Cheese 101; or why the French were right
Posted May 17, 2016
The command “Say cheese,” is a phrase so commonly used to elicit a smile that today it is understood from the simple imperative; “Cheese!” But prior to the 1940s, such photographic cajolery was unknown. Indeed, in the preceding Victorian era the desirable beauty standard was considered a tightly pursed orbicularis oris muscle. Whether because of poor dentition, or the prim and proper societal norms of the time, or some combination of both; smiles were only for children, peasants and drunks.
And until very recently, the prevailing conventional wisdom for healthy eating relegated consuming cheese to a failing of the ignorant, simple or misguided. From the late 1940s through the 1970s there was a mandate from the experts and powers that be to consume less fat and particularly saturated fat; principally those derived from animal sources such as meat, poultry and dairy. That admonishment has continued to echo and drive our poor culinary choices over the ensuing half-century like an unresolved daddy issue.
An uncomplicated historical glance would have revealed that a modest, living, fermented food like real cheese had helped sustain and advance human kind across civilizations and across the globe. While a large portion of the world’s population is lactose intolerant and therefore unable to consume or potentially benefit from raw or fresh milk products; cheeses and particularly aged cheeses are an exception.
The milk sugar, or lactose is utilized by beneficial bacteria; Lactobacillus comes to mind. Along with the fats, most of which are saturated, and proteins, and through the process of fermentation; raw milk undergoes the transformation from raw milk product to cheese. As certain cheeses age, there is often less lactose present; so much so that for many – even those who are lactose intolerant and unable to tolerate fresh milk– such delicious pillows of probiotic loaded goodness can be enjoyed.

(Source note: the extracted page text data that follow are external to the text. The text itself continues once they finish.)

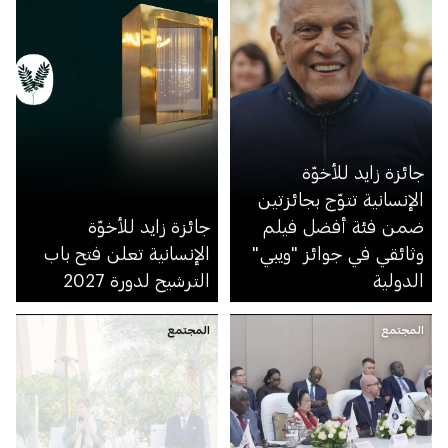
جائزة زايد للأخوّة
الإنسانية تتوّج بجائزتين
ضمن فئة أفضل فيلم
جائزة زايد للأخوّة
وثائقي في جوائز "ويبي"
الإنسانية تعلن فتح باب
الدولية
الترشيح لدورة 2027
المجتمع
المجتمع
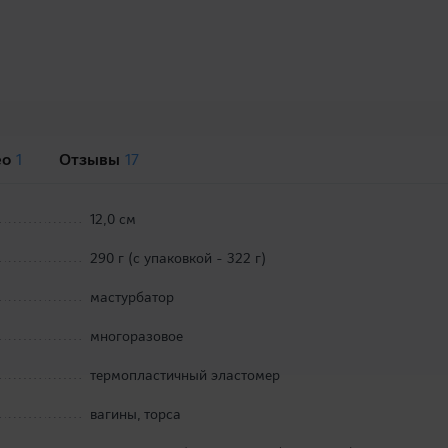
ео
1
Отзывы
17
12,0 см
290 г (с упаковкой - 322 г)
мастурбатор
многоразовое
термопластичный эластомер
вагины, торса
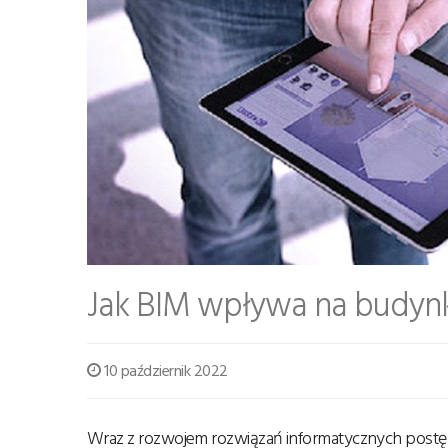
Jak BIM wpływa na budynk
10 październik 2022
Wraz z rozwojem rozwiązań informatycznych postępuj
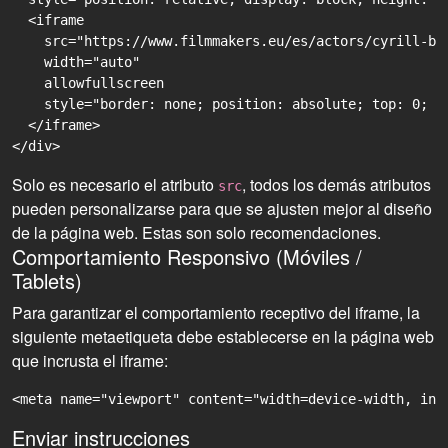
  <iframe

    src="https://www.filmmakers.eu/es/actors/cyrill-be
    width="auto"

    allowfullscreen

    style="border: none; position: absolute; top: 0; r
  </iframe>

Solo es necesario el atributo
, todos los demás atributos
src
pueden personalizarse para que se ajusten mejor al diseño
de la página web. Estas son solo recomendaciones.
Comportamiento Responsivo (Móviles /
Tablets)
Para garantizar el comportamiento receptivo del iframe, la
siguiente metaetiqueta debe establecerse en la página web
que incrusta el iframe:
<meta name="viewport" content="width=device-width, ini
Enviar instrucciones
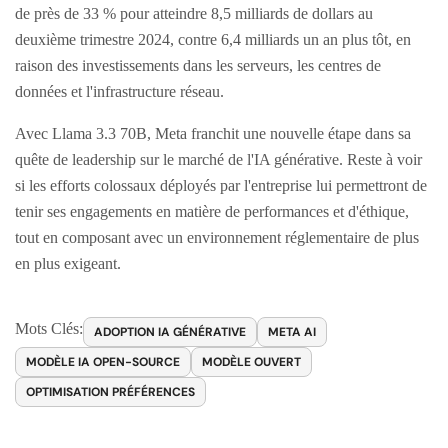
de près de 33 % pour atteindre 8,5 milliards de dollars au
deuxième trimestre 2024, contre 6,4 milliards un an plus tôt, en
raison des investissements dans les serveurs, les centres de
données et l'infrastructure réseau.
Avec Llama 3.3 70B, Meta franchit une nouvelle étape dans sa
quête de leadership sur le marché de l'IA générative. Reste à voir
si les efforts colossaux déployés par l'entreprise lui permettront de
tenir ses engagements en matière de performances et d'éthique,
tout en composant avec un environnement réglementaire de plus
en plus exigeant.
Mots Clés:
ADOPTION IA GÉNÉRATIVE
META AI
MODÈLE IA OPEN-SOURCE
MODÈLE OUVERT
OPTIMISATION PRÉFÉRENCES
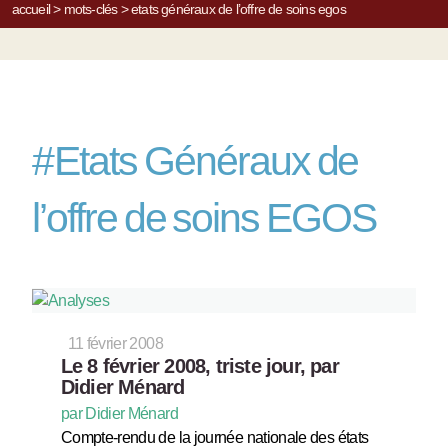
accueil
>
mots-clés
>
etats généraux de l’offre de soins egos
#
Etats Généraux de
l’offre de soins EGOS
11 février 2008
Le 8 février 2008, triste jour, par
Didier Ménard
par Didier Ménard
Compte-rendu de la journée nationale des états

For the last half century, real cheeses have been discounted as part of a healthful approach to eating primarily because of their saturated fat and cholesterol content. While the Mediterranean diet was promoted as an ideal dietary model, the dairy aspect of this gastronomy was shoved into a corner where it lingered and mouldered.

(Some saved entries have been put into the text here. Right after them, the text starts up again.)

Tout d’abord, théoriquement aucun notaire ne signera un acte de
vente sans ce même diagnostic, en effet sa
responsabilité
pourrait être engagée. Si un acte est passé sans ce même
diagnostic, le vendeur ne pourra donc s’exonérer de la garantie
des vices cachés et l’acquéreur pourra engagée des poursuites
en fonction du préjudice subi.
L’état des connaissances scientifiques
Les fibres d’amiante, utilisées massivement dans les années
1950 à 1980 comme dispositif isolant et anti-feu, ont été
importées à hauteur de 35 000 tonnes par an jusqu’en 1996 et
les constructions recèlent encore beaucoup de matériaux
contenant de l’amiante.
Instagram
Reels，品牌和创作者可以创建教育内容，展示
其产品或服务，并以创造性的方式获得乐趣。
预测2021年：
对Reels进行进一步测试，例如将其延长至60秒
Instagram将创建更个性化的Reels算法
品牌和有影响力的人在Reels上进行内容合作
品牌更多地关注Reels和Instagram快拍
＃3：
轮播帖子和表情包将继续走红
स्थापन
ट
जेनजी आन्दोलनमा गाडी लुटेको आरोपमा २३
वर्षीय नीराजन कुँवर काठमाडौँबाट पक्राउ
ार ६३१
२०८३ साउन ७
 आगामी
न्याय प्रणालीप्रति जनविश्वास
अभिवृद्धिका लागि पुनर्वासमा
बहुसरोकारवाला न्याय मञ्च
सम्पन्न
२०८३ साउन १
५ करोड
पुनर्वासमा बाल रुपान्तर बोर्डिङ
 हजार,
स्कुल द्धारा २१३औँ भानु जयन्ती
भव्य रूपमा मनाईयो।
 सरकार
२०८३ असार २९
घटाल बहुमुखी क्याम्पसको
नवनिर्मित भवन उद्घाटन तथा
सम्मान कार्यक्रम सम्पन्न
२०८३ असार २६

Often unappreciated, is the historical fact that fermented dairy had a long and prominent place in ancient diets such as the Mediterranean. This is because while fresh milk can be consumed, it is quite perishable and much more valuable as a raw material. Raw milk can be turned into several products like cream, butter, yogurts, kefir, whey and cheese; all of which have a substantially longer shelf life.

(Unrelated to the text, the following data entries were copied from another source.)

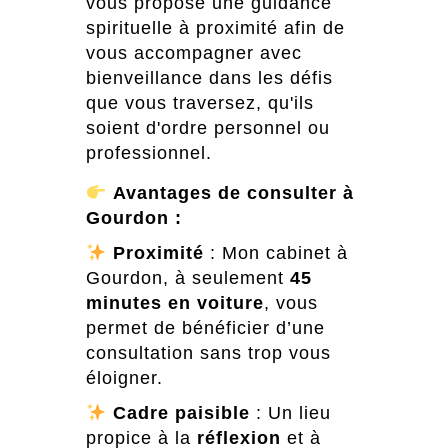
vous propose une guidance
spirituelle à proximité afin de
vous accompagner avec
bienveillance dans les défis
que vous traversez, qu'ils
soient d'ordre personnel ou
professionnel.
Avantages de consulter à
Gourdon :
Proximité
: Mon cabinet à
Gourdon, à seulement
45
minutes en voiture
, vous
permet de bénéficier d’une
consultation sans trop vous
éloigner.
Cadre paisible
: Un lieu
propice à la
réflexion
et à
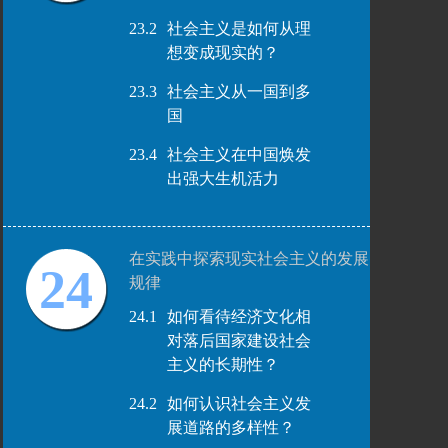
23.2
社会主义是如何从理
想变成现实的？
23.3
社会主义从一国到多
国
23.4
社会主义在中国焕发
出强大生机活力
在实践中探索现实社会主义的发展
24
规律
24.1
如何看待经济文化相
对落后国家建设社会
主义的长期性？
24.2
如何认识社会主义发
展道路的多样性？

Cheese reemerged from the shadows with the insights gleaned from the French paradox of the 1990s. The French, who drank wine and consumed butter, cream and over 100 different kinds of cheese, most of which are oh-so-stinky good; all these tasty bits that were verboten in the US at the time, had significantly less cardiovascular disease. It turns out it was more than the wine.
A dietary approach like Mediterranean style cuisine, rich in natural, wholesome, and fermented foods, has been shown to reduce generalized inflammation and stress. Oxidative stress and inflammation play major roles in the onset and development of diabetes and its precursor, metabolic syndrome. Metabolic syndrome is diagnosed by the presence of central obesity and at least two of the following four additional factors: high triglycerides, low HDL or “good” cholesterol, high blood pressure, or increased fasting plasma glucose concentration.
Data from the recent European Prospective Investigation into Cancer and Nutrition (EPIC) study examined 16,835 healthy and 12,403 diabetic participants from 8 European nations. The researchers found an inverse association between cheese, fermented dairy consumption, and the incidence of diabetes. Eating only 55 g/d total of cheese and/or yogurt was associated with a 12% reduction in the incidence of type 2 diabetes.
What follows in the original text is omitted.